Hence, even the authors of Mr. MacKenzie's first source seem to understand that this conversion of future liabilities into current debt is a cost that counters the apparently higher returns of a privatized system. In any event, Mr. MacKenzie continues:
3. You mention Clinton as a source. My recollection is that when CLinton received his first SS trustees report, he their results polled, and then had the trustees redo their math- because their first report did not poll well. Clinton has zero credibility, less than AARP or the SSA. I do not respect your sources, I only respect peer reviewed academic publications. your sources are not independant or scientific, but are instead politicized and biased.

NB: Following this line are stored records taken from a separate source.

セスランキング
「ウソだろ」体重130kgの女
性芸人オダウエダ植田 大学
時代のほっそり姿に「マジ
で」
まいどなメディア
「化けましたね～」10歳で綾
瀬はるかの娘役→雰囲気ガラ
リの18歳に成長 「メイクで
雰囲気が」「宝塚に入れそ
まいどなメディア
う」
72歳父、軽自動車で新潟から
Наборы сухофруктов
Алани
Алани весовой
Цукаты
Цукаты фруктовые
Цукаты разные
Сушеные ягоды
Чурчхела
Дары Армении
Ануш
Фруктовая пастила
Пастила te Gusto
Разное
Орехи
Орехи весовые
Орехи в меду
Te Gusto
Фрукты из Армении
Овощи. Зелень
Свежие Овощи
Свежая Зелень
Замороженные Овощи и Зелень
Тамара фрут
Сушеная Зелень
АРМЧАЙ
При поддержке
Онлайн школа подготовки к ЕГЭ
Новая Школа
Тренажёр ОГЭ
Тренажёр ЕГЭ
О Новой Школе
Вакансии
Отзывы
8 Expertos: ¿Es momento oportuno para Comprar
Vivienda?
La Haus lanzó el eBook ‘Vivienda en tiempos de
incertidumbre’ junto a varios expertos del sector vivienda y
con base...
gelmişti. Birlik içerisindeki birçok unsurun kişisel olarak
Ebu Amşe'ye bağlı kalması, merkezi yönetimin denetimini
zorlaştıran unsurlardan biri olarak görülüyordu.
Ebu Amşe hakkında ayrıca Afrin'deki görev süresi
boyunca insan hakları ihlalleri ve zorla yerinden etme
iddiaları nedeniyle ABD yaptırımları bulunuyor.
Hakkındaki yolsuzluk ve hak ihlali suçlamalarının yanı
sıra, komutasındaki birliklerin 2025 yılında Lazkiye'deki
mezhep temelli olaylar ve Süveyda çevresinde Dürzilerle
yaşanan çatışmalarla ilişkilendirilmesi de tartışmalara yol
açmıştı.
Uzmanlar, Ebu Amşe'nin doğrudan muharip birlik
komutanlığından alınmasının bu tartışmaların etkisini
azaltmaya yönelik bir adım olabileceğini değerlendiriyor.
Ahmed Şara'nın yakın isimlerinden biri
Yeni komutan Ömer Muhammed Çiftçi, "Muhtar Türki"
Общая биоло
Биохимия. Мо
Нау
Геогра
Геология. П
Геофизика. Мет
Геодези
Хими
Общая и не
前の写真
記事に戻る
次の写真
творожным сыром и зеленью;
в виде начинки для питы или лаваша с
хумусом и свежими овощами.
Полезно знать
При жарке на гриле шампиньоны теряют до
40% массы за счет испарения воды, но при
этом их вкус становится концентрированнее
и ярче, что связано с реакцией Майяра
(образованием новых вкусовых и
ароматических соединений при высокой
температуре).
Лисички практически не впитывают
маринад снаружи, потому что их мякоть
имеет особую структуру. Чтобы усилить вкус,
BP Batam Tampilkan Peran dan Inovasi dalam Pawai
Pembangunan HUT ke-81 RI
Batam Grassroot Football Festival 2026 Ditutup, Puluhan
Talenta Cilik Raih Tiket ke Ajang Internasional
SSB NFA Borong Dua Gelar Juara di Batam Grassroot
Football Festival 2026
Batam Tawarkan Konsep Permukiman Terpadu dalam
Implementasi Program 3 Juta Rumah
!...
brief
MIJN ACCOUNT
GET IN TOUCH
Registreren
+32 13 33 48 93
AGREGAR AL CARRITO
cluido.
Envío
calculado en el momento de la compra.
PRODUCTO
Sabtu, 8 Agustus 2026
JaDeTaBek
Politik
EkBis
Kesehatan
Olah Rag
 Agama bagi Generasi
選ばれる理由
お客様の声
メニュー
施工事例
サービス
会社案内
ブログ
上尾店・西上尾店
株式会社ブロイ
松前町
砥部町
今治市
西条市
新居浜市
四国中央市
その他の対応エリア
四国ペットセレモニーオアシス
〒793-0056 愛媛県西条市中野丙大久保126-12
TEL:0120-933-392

Of course, I did not give Clinton as a source. I quoted a Heritage Foundation source which stated that "the 2007 numbers are substantially similar to those in the Trustees Reports issued during the Clinton Administration". They gave this as evidence that the 2007 Trustees Report was not not influenced by politics. If Mr. MacKenzie has a problem with even this sort of reference to Clinton, he needs to take it up with the Heritage Foundation.
Just to be clear, I do think that Social Security faces future funding problems and needs to be reformed. One approach would be to modify the current formulas by which benefits are calculated as in the proposals made by Pete Peterson on page 200 of his book "Running on Empty". For example, he suggests indexing new benefits to prices instead of wages. Most people are not even aware that current law mandates that new benefits grow faster than inflation (assuming that wages continue to outpace inflation over the long run). Hence, it may be possible to reach a consensus on such a reform.

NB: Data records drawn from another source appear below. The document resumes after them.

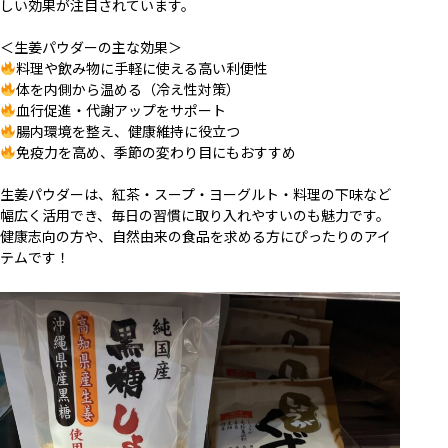
しい効果が注目されています。
＜
生姜パウダーの主な効果
＞
料理や飲み物に手軽に使える高い利便性
体を内側から温める（冷え性対策）
血行促進・代謝アップをサポート
腸内環境を整え、健康維持に役立つ
免疫力を高め、季節の変わり目にもおすすめ
生姜パウダーは、紅茶・スープ・ヨーグルト・料理の下味など
幅広く活用でき、毎日の習慣に取り入れやすいのも魅力です。
健康志向の方や、自然由来の食品を求める方にぴったりのアイ
テムです！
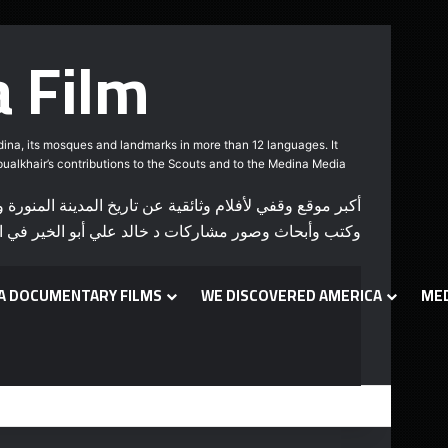
 Film
edina, its mosques and landmarks in more than 12 languages. It
Abualkhair’s contributions to the Scouts and to the Medina Media
وكتب وأبحاث وصور مشاركات د خالد علي أبو الخير في ال
A DOCUMENTARY FILMS
WE DISCOVERED AMERICA
ME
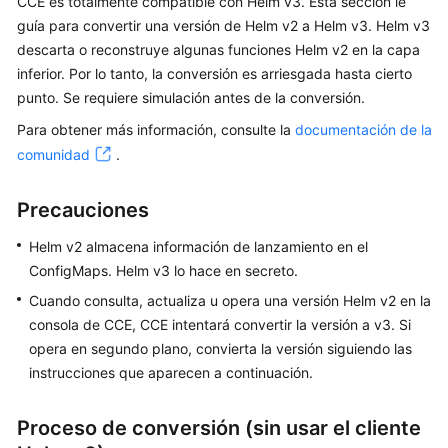
CCE es totalmente compatible con Helm v3. Esta sección le
Guía
guía para convertir una versión de Helm v2 a Helm v3. Helm v3
del
descarta o reconstruye algunas funciones Helm v2 en la capa
usuario
inferior. Por lo tanto, la conversión es arriesgada hasta cierto
punto. Se requiere simulación antes de la conversión.
Operaciones
Para obtener más información, consulte la
documentación de la
y
comunidad
.
soluciones
de
alto
Precauciones
riesgo
Helm v2 almacena información de lanzamiento en el
ConfigMaps. Helm v3 lo hace en secreto.
Clústeres
Cuando consulta, actualiza u opera una versión Helm v2 en la
Nodos
consola de CCE, CCE intentará convertir la versión a v3. Si
opera en segundo plano, convierta la versión siguiendo las
Grupos
instrucciones que aparecen a continuación.
de
nodos
Proceso de conversión (sin usar el cliente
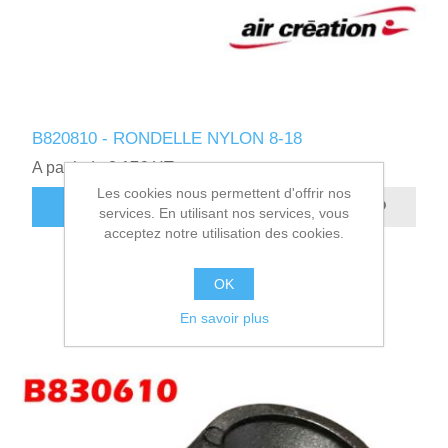
B820810 - RONDELLE NYLON 8-18
A partir de 0,17€ HT
Les cookies nous permettent d'offrir nos
AJOUTER AU PANIER
services. En utilisant nos services, vous
acceptez notre utilisation des cookies.
OK
En savoir plus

Another approach would be to make the system as transparent as possible. On that count, I've long thought that it would be useful to split Social Security up into its component parts, at least in its accounting. Those component parts are insurance, retirement, and safety-net. The insurance and retirement portions could be funded by each individual but the safety-net should likely be funded by progressive taxes. Implementing such transparency may cause some difficulties. But it would likely be much better than the current situation in which one group treats Social Security chiefly as a retirement system, one treats it chiefly as insurance, and one treats it chiefly as a safety-net. This current situation reminds me of the old fable of The Blind Men and the Elephant.

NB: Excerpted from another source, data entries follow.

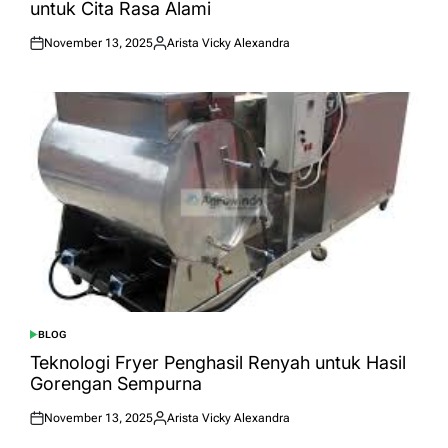
untuk Cita Rasa Alami
November 13, 2025
Arista Vicky Alexandra
Posted
Posted
on
by
BLOG
POSTED
IN
Teknologi Fryer Penghasil Renyah untuk Hasil
Gorengan Sempurna
November 13, 2025
Arista Vicky Alexandra
Posted
Posted
on
by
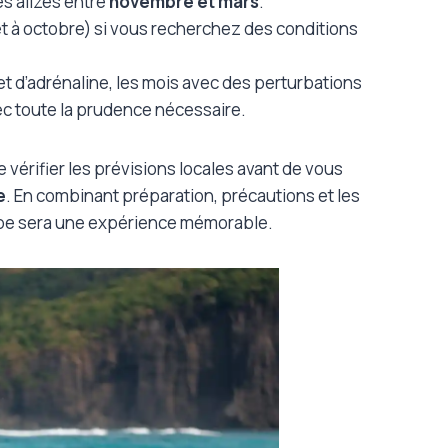
es alizés entre
novembre et mars
.
et à octobre) si vous recherchez des conditions
t d’adrénaline, les mois avec des perturbations
ec toute la prudence nécessaire.
 vérifier les prévisions locales avant de vous
e
. En combinant préparation, précautions et les
upe sera une expérience mémorable.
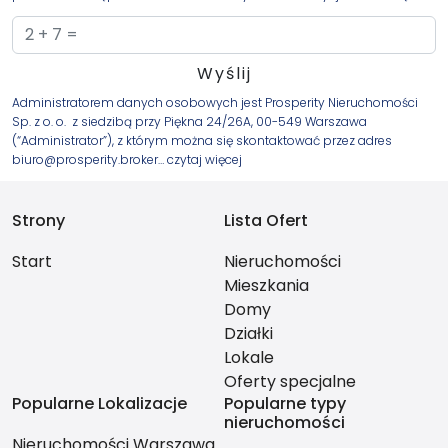
Administratorem danych osobowych jest Prosperity Nieruchomości
Sp. z o. o. z siedzibą przy Piękna 24/26A, 00-549 Warszawa
(“Administrator”), z którym można się skontaktować przez adres
biuro@prosperity.broker…
czytaj więcej
Strony
Lista Ofert
Start
Nieruchomości
Mieszkania
Domy
Działki
Lokale
Oferty specjalne
Popularne Lokalizacje
Popularne typy
nieruchomości
Nieruchomości Warszawa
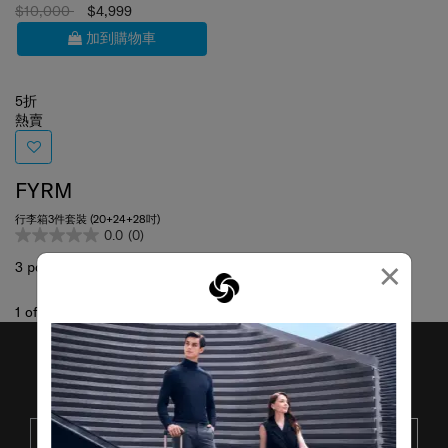
$10,000
$4,999
加到購物車
5折
熱賣
FYRM
行李箱3件套裝 (20+24+28吋)
0.0
(0)
×
3 pcs set
1
of
1
項目
接收SAMSONITE的最新消息
提交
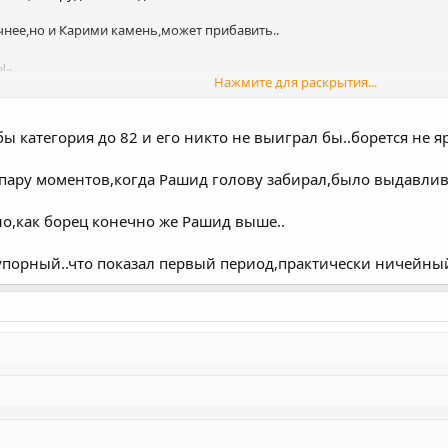
нее,но и Карими камень,может прибавить..
..
Нажмите для раскрытия...
нимает).Интересно было бы его посмотреть с Кудией и Дауреном
Нажмите для раскрытия...
 категория до 82 и его никто не выиграл бы..борется не яр
пару моментов,когда Рашид голову забирал,было выдавливан
о,как борец конечно же Рашид выше..
 упорный..что показал первый период,практически ничейны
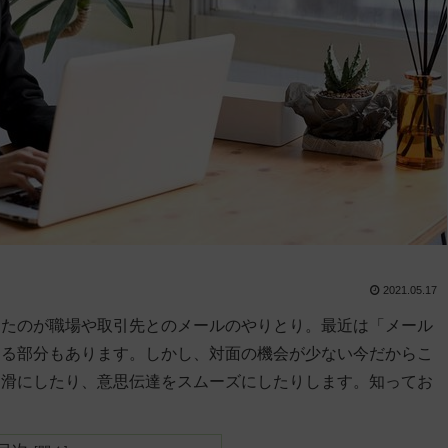
2021.05.17
きたのが職場や取引先とのメールのやりとり。最近は「メール
ける部分もあります。しかし、対面の機会が少ない今だからこ
円滑にしたり、意思伝達をスムーズにしたりします。知ってお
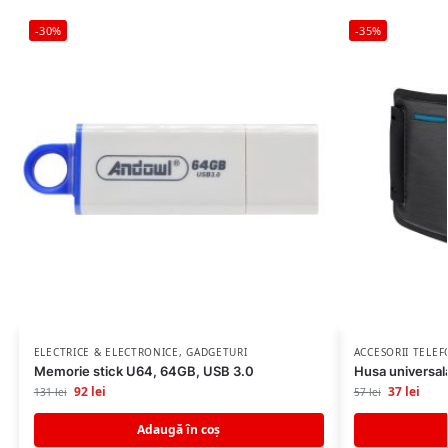
-30%
-35%
ELECTRICE & ELECTRONICE
,
GADGETURI
ACCESORII TELE
Memorie stick U64, 64GB, USB 3.0
Husa universala
92
lei
37
lei
131
lei
57
lei
Adaugă în coș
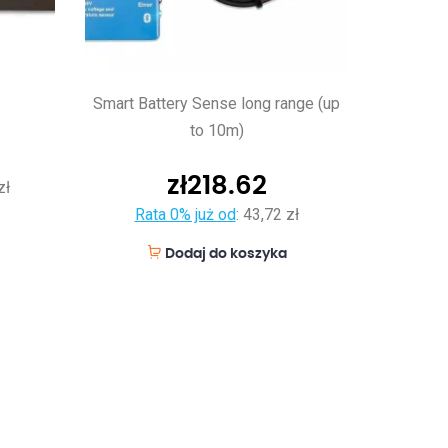
Smart Battery Sense long range (up
to 10m)
zł
218.62
zł
Rata 0% już od
:
43,72 zł
Dodaj do koszyka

This latter approach might be less politically achievable and have a less immediate effect than the first proposal but it might help facilitate future reforms. It would likely be easier to deal with Social Security's component parts, even possibly ending the retirement portion (at least beyond some minimal plan). However, scrapping the entire program without any plan of how to deal with the insurance or safety-net portions or the benefits of those at or close to retirement is simply not workable.